With green and glee, major US parades mark St Patrick’s Day — a little early
NEW YORK (AP) — People across the United States celebrated Irish heritage at several major St Patrick’s Day parades Saturday, marking the holiday a day early at events that included a big anniversary in Savannah, Georgia, and honoured a pioneering female business leader as grand marshal in New York.
The holiday commemorates Ireland’s patron saint and was popularised largely by Irish Catholic immigrants. While St Patrick’s Day falls on March 17, some parades were moved up from Sunday, a day of worship for the Christian faithful.
Manhattan’s St Patrick’s Day Parade, which dates to 1762 — 14 years before the US Declaration of Independence — is one of the world’s largest Irish heritage festivities.

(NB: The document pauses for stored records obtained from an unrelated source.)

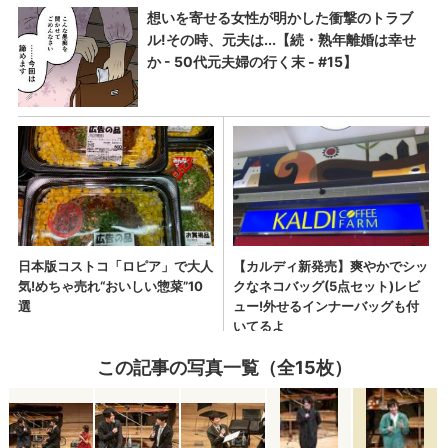
この記事の写真一覧（全15枚）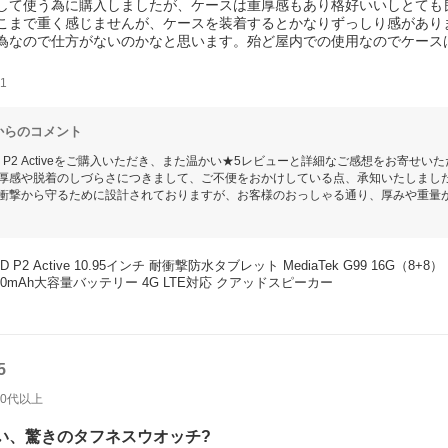
して使う為に購入しましたが、ケースは重厚感もあり格好いいしとても
こまで重く感じませんが、ケースを装着するとかなりずっしり感があり
為なので仕方がないのかなと思います。殆ど屋内での使用なのでケース
ンドに嵌めれないしケースの脱着が面倒いのも然り。何れ開発が進みケ
1
ードスロット」「オーディオ＆充電ポート」の部分のパッキンをしっか
オーディオ＆充電ポート」部分の防水パッキンがどれくらいで劣化して
からのコメント
 P2 Activeをご購入いただき、また温かい★5レビューと詳細なご感想をお寄せ
厚感や脱着のしづらさにつきまして、ご不便をおかけしている点、承知いたしまし
衝撃から守るために設計されておりますが、お客様のおっしゃる通り、厚みや重量
見は開発チームに共有し、今後のモデルにおける軽量化やスマートなデザインの検
キンの耐久性についてご不安をお持ちとのこと、ごもっともなご懸念と存じます。
するためには、ご使用前にパッキン部分の劣化や異物の有無をご確認いただくこと
お問い合わせください。
D P2 Active 10.95インチ 耐衝撃防水タブレット MediaTek G99 16G（8+8） RAM
Gloryをよろしくお願い申し上げます。
000mAh大容量バッテリー 4G LTE対応 クアッドスピーカー
5
70代以上
い、驚きのタフネスウオッチ?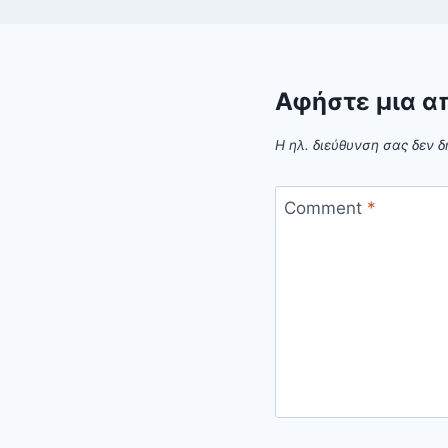
Αφήστε μια α
Η ηλ. διεύθυνση σας δεν δ
Comment
*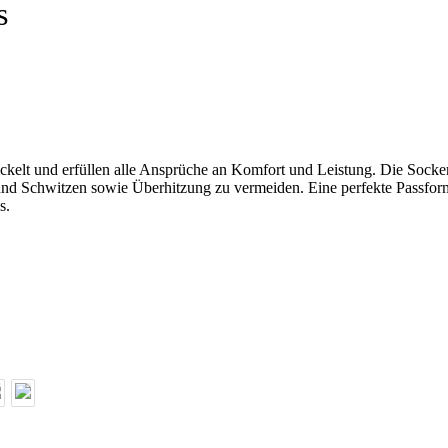
s
ckelt und erfüllen alle Ansprüche an Komfort und Leistung. Die Socken
und Schwitzen sowie Überhitzung zu vermeiden. Eine perfekte Passform
s.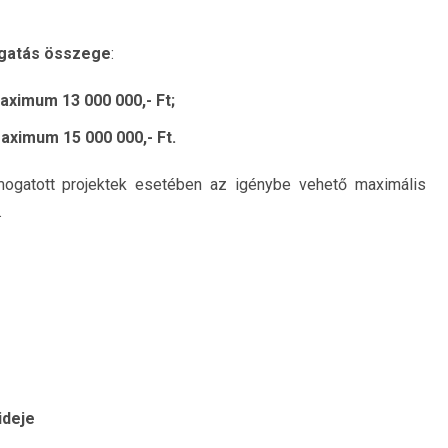
ogatás összege
:
aximum 13 000 000,- Ft;
aximum 15 000 000,- Ft.
ámogatott projektek esetében az igénybe vehető maximális
.
ideje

Megan Stransky of Houston and two relatives planned a Broadway weekend to coincide with the parade, seeing it as a prime opportunity to remember their family’s Irish roots and the traditions that helped shape their upbringing.
The event didn’t disappoint.
“There is no comparison to any other parade or city that I’ve been to,” Stransky marveled as she took in the bagpipers, bands, police and military contingents and more.
The grand marshal, Irish-born Maggie Timoney, is the first female CEO of a major US beverage company. At a pre-parade reception at New York’s mayoral residence, Irish Minister for Justice Helen McEntee hailed the recognition for Timoney and noted some other causes for celebrating Irish American links this year, including Irish actor Cillian Murphy’s best actor Oscar win last weekend.
New York City has multiple parades on various dates around its five boroughs — including, on Sunday.
Mayor Eric Adams last month announced the plan for the new, privately organised celebration, arranged after a local organisation asked for years to join the borough’s decades-old parade.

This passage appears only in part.